BEGIN Given information

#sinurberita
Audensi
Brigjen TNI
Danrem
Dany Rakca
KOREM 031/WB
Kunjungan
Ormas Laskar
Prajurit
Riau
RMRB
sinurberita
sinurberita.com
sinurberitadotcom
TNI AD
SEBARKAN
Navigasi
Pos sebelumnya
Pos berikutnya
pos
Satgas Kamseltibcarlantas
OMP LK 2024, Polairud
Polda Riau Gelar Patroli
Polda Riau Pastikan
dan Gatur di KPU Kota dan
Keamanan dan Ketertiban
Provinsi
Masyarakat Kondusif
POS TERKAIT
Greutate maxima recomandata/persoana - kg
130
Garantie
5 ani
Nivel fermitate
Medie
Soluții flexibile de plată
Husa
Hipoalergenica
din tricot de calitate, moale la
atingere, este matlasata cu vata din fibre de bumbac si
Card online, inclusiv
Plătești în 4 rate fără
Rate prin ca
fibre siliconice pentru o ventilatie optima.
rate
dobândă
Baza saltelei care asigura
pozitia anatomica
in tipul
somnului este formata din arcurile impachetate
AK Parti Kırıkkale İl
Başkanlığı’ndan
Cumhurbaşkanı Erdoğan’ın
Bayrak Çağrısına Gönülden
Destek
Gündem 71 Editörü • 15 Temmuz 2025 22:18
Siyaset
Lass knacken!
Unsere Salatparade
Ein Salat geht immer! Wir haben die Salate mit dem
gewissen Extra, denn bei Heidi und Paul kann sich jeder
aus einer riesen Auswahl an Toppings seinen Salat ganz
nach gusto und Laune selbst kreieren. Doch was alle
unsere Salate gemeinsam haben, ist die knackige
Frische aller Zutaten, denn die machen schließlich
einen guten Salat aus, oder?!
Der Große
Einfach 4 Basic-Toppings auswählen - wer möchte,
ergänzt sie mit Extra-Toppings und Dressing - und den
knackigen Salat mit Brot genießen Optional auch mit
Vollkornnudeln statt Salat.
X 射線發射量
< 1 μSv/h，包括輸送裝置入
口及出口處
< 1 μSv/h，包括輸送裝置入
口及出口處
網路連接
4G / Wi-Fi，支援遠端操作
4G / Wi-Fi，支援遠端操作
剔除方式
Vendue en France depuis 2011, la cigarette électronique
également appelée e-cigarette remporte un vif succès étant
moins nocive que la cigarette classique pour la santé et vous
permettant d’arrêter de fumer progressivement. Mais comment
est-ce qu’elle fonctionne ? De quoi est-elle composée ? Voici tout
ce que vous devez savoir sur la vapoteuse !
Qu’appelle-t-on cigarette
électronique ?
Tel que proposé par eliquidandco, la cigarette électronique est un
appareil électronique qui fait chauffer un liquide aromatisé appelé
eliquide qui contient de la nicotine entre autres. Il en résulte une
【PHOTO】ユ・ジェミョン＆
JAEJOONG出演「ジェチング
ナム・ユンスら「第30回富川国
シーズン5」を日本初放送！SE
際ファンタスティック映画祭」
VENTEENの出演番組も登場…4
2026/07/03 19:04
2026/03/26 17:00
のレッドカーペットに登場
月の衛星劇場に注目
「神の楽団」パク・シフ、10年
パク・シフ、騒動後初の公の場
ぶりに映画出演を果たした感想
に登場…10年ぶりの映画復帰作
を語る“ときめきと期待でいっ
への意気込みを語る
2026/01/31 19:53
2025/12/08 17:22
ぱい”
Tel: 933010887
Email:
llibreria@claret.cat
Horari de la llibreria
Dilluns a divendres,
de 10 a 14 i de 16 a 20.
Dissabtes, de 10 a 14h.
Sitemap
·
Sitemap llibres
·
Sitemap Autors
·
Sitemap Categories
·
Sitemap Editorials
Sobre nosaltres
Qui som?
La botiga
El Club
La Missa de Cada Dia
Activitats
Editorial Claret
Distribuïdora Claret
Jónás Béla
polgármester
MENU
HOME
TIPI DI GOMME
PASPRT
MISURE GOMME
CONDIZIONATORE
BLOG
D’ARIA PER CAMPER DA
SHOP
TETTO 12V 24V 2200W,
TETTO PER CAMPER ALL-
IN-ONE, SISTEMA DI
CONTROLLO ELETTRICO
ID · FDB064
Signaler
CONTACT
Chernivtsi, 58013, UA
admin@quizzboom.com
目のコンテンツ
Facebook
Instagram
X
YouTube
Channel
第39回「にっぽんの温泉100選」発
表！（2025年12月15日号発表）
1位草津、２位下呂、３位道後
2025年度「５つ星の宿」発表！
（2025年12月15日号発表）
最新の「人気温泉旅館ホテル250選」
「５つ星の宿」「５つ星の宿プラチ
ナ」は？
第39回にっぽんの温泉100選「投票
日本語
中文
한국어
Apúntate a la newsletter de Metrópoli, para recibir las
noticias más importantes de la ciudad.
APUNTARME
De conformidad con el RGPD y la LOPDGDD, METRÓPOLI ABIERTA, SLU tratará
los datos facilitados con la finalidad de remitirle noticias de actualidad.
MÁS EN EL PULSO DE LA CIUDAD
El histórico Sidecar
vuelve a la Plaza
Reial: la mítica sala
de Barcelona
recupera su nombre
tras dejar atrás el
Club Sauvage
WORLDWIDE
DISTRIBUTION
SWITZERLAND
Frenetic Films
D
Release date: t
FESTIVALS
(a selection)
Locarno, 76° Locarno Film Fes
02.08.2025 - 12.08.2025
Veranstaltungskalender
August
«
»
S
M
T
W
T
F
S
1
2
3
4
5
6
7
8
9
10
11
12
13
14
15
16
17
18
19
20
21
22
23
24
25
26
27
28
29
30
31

END Given information

Exercise requirements | Copy every record once more, exactly as given.

Written answer |
#sinurberita
Audensi
Brigjen TNI
Danrem
Dany Rakca
KOREM 031/WB
Kunjungan
Ormas Laskar
Prajurit
Riau
RMRB
sinurberita
sinurberita.com
sinurberitadotcom
TNI AD
SEBARKAN
Navigasi
Pos sebelumnya
Pos berikutnya
pos
Satgas Kamseltibcarlantas
OMP LK 2024, Polairud
Polda Riau Gelar Patroli
Polda Riau Pastikan
dan Gatur di KPU Kota dan
Keamanan dan Ketertiban
Provinsi
Masyarakat Kondusif
POS TERKAIT
Greutate maxima recomandata/persoana - kg
130
Garantie
5 ani
Nivel fermitate
Medie
Soluții flexibile de plată
Husa
Hipoalergenica
din tricot de calitate, moale la
atingere, este matlasata cu vata din fibre de bumbac si
Card online, inclusiv
Plătești în 4 rate fără
Rate prin ca
fibre siliconice pentru o ventilatie optima.
rate
dobândă
Baza saltelei care asigura
pozitia anatomica
in tipul
somnului este formata din arcurile impachetate
AK Parti Kırıkkale İl
Başkanlığı’ndan
Cumhurbaşkanı Erdoğan’ın
Bayrak Çağrısına Gönülden
Destek
Gündem 71 Editörü • 15 Temmuz 2025 22:18
Siyaset
Lass knacken!
Unsere Salatparade
Ein Salat geht immer! Wir haben die Salate mit dem
gewissen Extra, denn bei Heidi und Paul kann sich jeder
aus einer riesen Auswahl an Toppings seinen Salat ganz
nach gusto und Laune selbst kreieren. Doch was alle
unsere Salate gemeinsam haben, ist die knackige
Frische aller Zutaten, denn die machen schließlich
einen guten Salat aus, oder?!
Der Große
Einfach 4 Basic-Toppings auswählen - wer möchte,
ergänzt sie mit Extra-Toppings und Dressing - und den
knackigen Salat mit Brot genießen Optional auch mit
Vollkornnudeln statt Salat.
X 射線發射量
< 1 μSv/h，包括輸送裝置入
口及出口處
< 1 μSv/h，包括輸送裝置入
口及出口處
網路連接
4G / Wi-Fi，支援遠端操作
4G / Wi-Fi，支援遠端操作
剔除方式
Vendue en France depuis 2011, la cigarette électronique
également appelée e-cigarette remporte un vif succès étant
moins nocive que la cigarette classique pour la santé et vous
permettant d’arrêter de fumer progressivement. Mais comment
est-ce qu’elle fonctionne ? De quoi est-elle composée ? Voici tout
ce que vous devez savoir sur la vapoteuse !
Qu’appelle-t-on cigarette
électronique ?
Tel que proposé par eliquidandco, la cigarette électronique est un
appareil électronique qui fait chauffer un liquide aromatisé appelé
eliquide qui contient de la nicotine entre autres. Il en résulte une
【PHOTO】ユ・ジェミョン＆
JAEJOONG出演「ジェチング
ナム・ユンスら「第30回富川国
シーズン5」を日本初放送！SE
際ファンタスティック映画祭」
VENTEENの出演番組も登場…4
2026/07/03 19:04
2026/03/26 17:00
のレッドカーペットに登場
月の衛星劇場に注目
「神の楽団」パク・シフ、10年
パク・シフ、騒動後初の公の場
ぶりに映画出演を果たした感想
に登場…10年ぶりの映画復帰作
を語る“ときめきと期待でいっ
への意気込みを語る
2026/01/31 19:53
2025/12/08 17:22
ぱい”
Tel: 933010887
Email:
llibreria@claret.cat
Horari de la llibreria
Dilluns a divendres,
de 10 a 14 i de 16 a 20.
Dissabtes, de 10 a 14h.
Sitemap
·
Sitemap llibres
·
Sitemap Autors
·
Sitemap Categories
·
Sitemap Editorials
Sobre nosaltres
Qui som?
La botiga
El Club
La Missa de Cada Dia
Activitats
Editorial Claret
Distribuïdora Claret
Jónás Béla
polgármester
MENU
HOME
TIPI DI GOMME
PASPRT
MISURE GOMME
CONDIZIONATORE
BLOG
D’ARIA PER CAMPER DA
SHOP
TETTO 12V 24V 2200W,
TETTO PER CAMPER ALL-
IN-ONE, SISTEMA DI
CONTROLLO ELETTRICO
ID · FDB064
Signaler
CONTACT
Chernivtsi, 58013, UA
admin@quizzboom.com
目のコンテンツ
Facebook
Instagram
X
YouTube
Channel
第39回「にっぽんの温泉100選」発
表！（2025年12月15日号発表）
1位草津、２位下呂、３位道後
2025年度「５つ星の宿」発表！
（2025年12月15日号発表）
最新の「人気温泉旅館ホテル250選」
「５つ星の宿」「５つ星の宿プラチ
ナ」は？
第39回にっぽんの温泉100選「投票
日本語
中文
한국어
Apúntate a la newsletter de Metrópoli, para recibir las
noticias más importantes de la ciudad.
APUNTARME
De conformidad con el RGPD y la LOPDGDD, METRÓPOLI ABIERTA, SLU tratará
los datos facilitados con la finalidad de remitirle noticias de actualidad.
MÁS EN EL PULSO DE LA CIUDAD
El histórico Sidecar
vuelve a la Plaza
Reial: la mítica sala
de Barcelona
recupera su nombre
tras dejar atrás el
Club Sauvage
WORLDWIDE
DISTRIBUTION
SWITZERLAND
Frenetic Films
D
Release date: t
FESTIVALS
(a selection)
Locarno, 76° Locarno Film Fes
02.08.2025 - 12.08.2025
Veranstaltungskalender
August
«
»
S
M
T
W
T
F
S
1
2
3
4
5
6
7
8
9
10
11
12
13
14
15
16
17
18
19
20
21
22
23
24
25
26
27
28
29
30
31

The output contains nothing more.